Cell cycle examination

The effect of 15d-PGJ₂ on the cell cycle was examined with PI staining by FACS using Epics-XL (Beckmam Coulter).

Western blotting analysis

Cell total protein was extracted from MGC803 cells using CytoBuster™ Protein Extraction Reagent (Novagen). The concentration of the protein was determined with Coomassie brilliant blue G-250. Cell total protein (50 μg) was separated by 12% SDS-PAGE. After electrophoresis, the proteins were transferred to a polyvinylidene fluoride membrane, blocked overnight in Tris buffered saline with 10% skim milk at 4°C. PPAR-γ (Santa Cruz), Skp2 (Zymed), p27 (Santa Cruz) and β-actin (Santa Cruz) were detected using primary mouse mAb, and survivin (Santa Cruz) was detected using primary rabbit polyclonal Ab at a dilution of 1:2000, followed by HRP-conjugated anti-mouse IgG or anti-rabbit IgG at a dilution of 1:1500. Immunocomplexes were visualized using DAB. β-actin was used as the internal control.

Reverse transcription-polymerase chain reaction (RT-PCR)

Total RNA was extracted from MGC803 cells using TRIzol reagent (Gibco, USA).
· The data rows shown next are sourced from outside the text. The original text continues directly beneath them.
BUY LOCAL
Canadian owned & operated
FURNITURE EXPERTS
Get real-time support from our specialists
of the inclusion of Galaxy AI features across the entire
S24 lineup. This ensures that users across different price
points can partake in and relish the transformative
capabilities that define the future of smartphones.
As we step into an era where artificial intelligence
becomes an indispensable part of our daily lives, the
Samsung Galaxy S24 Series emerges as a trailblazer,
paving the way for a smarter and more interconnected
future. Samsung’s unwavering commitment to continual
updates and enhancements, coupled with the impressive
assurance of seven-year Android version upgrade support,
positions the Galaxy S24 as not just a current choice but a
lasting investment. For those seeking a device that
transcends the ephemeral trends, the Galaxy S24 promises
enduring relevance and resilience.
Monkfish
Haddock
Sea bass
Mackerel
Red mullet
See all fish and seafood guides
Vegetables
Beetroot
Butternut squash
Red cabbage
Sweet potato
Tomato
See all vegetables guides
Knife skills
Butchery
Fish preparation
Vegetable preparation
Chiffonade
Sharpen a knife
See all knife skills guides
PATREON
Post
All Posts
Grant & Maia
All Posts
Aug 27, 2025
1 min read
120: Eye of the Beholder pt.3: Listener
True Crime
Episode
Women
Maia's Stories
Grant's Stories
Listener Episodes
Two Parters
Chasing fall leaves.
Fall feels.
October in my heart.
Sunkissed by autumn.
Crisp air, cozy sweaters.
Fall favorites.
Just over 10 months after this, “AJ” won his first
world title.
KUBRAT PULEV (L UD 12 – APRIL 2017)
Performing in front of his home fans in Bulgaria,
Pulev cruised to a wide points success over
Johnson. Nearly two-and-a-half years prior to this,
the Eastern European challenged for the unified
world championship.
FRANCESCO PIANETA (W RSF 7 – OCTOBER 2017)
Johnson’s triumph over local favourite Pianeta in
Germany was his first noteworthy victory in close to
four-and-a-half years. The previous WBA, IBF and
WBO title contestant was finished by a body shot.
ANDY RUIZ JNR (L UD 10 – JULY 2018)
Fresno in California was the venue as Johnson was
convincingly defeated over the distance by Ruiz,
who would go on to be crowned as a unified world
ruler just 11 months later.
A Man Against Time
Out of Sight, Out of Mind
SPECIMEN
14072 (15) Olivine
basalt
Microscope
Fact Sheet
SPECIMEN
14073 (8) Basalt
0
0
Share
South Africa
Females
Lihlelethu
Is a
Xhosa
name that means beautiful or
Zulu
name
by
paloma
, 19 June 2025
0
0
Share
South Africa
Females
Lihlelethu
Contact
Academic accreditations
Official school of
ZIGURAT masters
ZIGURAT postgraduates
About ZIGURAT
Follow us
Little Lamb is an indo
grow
The resultant RNA samples were quantified using a spectrophotometer at a wavelength of 260 nm. The integrity of the isolated RNA samples was analyzed electrophoretically on agarose gel, followed by staining in ethidium bromide. An aliquot of 2 μg of total RNA from each sample was reversely transcribed and amplified using RT-PCR Enzyme Mix Kit (Sino-American Biotechology Co.). For detection of human PPAR-γ mRNA, a combination of a sense primer (5'-TCTCTCCGTAATGGAAGACC-3') and an antisense primer (5'-GCATTATGAGACATCCCCCAC-3') were used. The reverse transcription was performed for 1 h at 37°C and amplification was done by initial denaturation at 95°C for 2 min, 40 cycles of amplification (95°C for 40 s, 55°C for 50 s, and 72°C for 50 s) and a final extension step of 7 min at 72°C was carried out in a 30 μL mixture containing 2 μg of total RNA, 25 pmol/L each of the sense and antisense primers, 2.0 mmol/L MgCl₂, 0.1 mmol/L dNTP, 1.5 μL 20 × buffer without Mg²⁺, 2 μL RT-PCR Enzyme Mix and double-distilled H₂O. β-actin sense primer, 5'-ATCTGGCACCACACCTTCTACAATGAGCTGCG-3', and antisense primer 5'-CGTCATACTCCTGCTTGCTGATCCACATCTGC-3' were used. The reverse transcription was done for 1 h at 37°C and amplification was performed by initial denaturation at 94°C for 5 min, 35 cycles of amplification (95°C for 15 s, 60°C for 1 min, and 72°C for 30 s) and a final extension step of 7 min at 72°C was carried out in a 30 μL mixture containing the same components as above. The length of the β-actin PCR product was 838 bp and was the internal control. The PCR reaction products were separated electrophoretically in a 2% agarose gel and stained with ethidium bromide for 40 min at 80 V, and observed and photographed. All primers were synthesized by Shanghai Sangon Biological Engineering Technology and Service Co., Ltd.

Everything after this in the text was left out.